Where could the Nifty go on Monday? Anil Singhvi’s opinion post exit polls and Modi 3.0’s portfolio preparations offer money-making opportunities

With BJP poised for a strong victory in the exit polls, market experts like Anil Singhvi foresee a bullish Monday for Nifty, potentially hitting 22800 levels. Amid optimistic indicators post exit polls and Modi 3.0’s portfolio preparations, lucrative money-making opportunities await savvy investors.

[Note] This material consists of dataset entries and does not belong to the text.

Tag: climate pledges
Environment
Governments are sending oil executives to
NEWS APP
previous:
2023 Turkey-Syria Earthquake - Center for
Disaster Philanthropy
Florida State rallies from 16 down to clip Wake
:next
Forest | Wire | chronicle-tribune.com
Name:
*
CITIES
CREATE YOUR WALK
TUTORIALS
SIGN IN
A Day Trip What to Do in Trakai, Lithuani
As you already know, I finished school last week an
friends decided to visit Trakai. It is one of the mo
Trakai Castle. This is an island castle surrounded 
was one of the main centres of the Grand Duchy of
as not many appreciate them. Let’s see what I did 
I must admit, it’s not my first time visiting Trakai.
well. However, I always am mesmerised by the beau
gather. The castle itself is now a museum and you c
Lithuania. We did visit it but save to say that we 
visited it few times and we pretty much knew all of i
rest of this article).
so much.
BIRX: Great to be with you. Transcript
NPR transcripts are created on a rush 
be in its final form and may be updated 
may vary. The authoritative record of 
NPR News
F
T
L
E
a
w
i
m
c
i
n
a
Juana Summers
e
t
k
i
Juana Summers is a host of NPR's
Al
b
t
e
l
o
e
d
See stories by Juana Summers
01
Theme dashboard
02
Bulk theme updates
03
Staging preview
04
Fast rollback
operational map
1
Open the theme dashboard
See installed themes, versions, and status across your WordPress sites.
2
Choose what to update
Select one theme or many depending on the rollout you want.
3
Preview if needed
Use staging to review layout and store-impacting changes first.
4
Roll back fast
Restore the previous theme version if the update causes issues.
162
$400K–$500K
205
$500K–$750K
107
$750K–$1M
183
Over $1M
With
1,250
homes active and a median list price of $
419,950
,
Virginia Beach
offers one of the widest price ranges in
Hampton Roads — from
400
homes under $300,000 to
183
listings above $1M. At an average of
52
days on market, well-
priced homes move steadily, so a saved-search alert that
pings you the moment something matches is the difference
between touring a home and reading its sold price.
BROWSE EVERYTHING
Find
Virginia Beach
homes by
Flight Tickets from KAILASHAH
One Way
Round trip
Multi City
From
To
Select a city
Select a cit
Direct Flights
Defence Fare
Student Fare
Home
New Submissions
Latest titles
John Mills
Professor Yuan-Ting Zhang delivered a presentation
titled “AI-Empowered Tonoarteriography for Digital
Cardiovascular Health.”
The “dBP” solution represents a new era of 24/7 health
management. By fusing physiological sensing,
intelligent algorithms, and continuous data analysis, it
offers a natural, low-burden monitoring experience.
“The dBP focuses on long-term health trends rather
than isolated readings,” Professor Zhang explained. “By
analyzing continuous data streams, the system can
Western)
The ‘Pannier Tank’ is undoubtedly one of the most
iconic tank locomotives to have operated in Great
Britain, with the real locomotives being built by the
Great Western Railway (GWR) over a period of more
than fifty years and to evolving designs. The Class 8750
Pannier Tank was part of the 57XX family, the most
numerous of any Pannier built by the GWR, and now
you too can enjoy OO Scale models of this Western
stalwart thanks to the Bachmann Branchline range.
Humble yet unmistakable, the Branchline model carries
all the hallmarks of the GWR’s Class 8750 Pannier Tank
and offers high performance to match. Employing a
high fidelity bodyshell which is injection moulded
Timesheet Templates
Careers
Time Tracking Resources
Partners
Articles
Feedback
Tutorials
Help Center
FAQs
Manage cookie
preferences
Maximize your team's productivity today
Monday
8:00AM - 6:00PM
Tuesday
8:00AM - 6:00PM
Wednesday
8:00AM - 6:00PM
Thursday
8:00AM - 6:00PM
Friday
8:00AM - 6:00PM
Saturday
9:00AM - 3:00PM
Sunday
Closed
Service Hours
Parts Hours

Anil Singhvi’s opinion post exit polls and Modi 3.0’s portfolio preparations offer money-making opportunities

The recent exit polls are indicating a strong victory for the BJP, with projections suggesting a win of 360-400 Lok Sabha seats for the NDA. This has created a positive buzz in the market, with the Nifty closing at 22531 points the previous week. Market expert Anil Singhvi is foreseeing a potential rally on Monday, with Nifty levels possibly reaching 22800.

On the economic front, there have been positive developments as well. The GST collection for May saw a 10% increase to Rs 1.73 lakh crore, indicating growth in revenue. Additionally, the FY24 GDP growth rate stood at 8.2%, which has further boosted market sentiment.

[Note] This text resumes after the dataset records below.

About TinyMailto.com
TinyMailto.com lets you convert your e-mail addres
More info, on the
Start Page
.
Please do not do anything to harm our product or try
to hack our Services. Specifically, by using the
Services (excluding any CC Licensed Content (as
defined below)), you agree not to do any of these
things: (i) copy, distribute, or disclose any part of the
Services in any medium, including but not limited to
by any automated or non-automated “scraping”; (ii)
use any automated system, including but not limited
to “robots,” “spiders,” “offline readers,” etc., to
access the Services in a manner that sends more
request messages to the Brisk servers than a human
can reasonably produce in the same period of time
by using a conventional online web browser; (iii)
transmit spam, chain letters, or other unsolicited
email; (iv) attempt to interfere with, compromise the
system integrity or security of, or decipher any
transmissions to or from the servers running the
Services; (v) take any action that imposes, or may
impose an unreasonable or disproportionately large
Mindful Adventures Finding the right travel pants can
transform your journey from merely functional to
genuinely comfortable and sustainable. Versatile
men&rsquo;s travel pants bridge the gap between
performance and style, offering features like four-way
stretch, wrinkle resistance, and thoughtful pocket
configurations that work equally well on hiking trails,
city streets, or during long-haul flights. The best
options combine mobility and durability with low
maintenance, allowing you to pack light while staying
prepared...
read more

Looking ahead, HDFC Securities MD is optimistic about the NDA winning 350-370 seats and is eagerly awaiting the final election results on June 4. Post-election focus is expected to shift towards sectors like BFSI, capital goods, and telecom, with the rural economy likely to benefit the FMCG sector.

Market analyst Anuj Singhal is advising investors to consider India’s growth story post exit polls for the next 5 years. He suggests investing in equities and buying on every market dip, recommending to have 50% of the portfolio in equities.

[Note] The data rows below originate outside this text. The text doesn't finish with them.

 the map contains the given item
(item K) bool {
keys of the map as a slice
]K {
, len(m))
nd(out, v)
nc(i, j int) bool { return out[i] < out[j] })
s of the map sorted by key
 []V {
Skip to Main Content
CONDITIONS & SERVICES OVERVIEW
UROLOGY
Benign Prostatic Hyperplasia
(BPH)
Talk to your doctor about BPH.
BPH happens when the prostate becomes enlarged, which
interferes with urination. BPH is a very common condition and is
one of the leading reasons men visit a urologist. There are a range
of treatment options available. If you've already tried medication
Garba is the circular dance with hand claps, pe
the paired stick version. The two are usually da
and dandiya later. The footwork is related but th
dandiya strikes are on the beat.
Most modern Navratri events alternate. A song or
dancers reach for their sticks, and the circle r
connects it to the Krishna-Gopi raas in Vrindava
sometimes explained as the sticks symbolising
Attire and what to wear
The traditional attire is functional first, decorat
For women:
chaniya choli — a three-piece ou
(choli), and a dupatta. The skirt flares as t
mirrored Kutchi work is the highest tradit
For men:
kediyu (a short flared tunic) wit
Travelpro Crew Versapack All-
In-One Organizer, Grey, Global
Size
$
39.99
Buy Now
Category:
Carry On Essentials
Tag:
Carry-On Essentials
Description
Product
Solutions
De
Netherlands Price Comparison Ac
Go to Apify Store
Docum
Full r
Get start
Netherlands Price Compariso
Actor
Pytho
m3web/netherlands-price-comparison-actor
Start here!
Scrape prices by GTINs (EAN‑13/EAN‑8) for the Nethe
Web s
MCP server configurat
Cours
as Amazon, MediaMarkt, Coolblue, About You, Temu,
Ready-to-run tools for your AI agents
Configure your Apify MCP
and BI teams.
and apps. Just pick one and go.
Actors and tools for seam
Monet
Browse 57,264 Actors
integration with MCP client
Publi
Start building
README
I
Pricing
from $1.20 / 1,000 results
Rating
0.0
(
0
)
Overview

Traders have been advised to take advantage of the current scenario by buying on dips, especially as Foreign Institutional Investors (FIIs) are in record shorts, potentially leading to short covering after the market opens. It’s recommended to invest in shares related to the domestic economy for the next 5 years, with hedging in Pharma, IT, and Metal shares.

During market downturns, investments in government companies, real estate, cement, defense, and railway shares have been recommended. Sectors like infrastructure, capital goods, construction, auto, and FMCG are also being considered promising for investments.

It’s important to note that all these recommendations are personal opinions, and it’s always advisable to consult a financial advisor before making any investment decisions.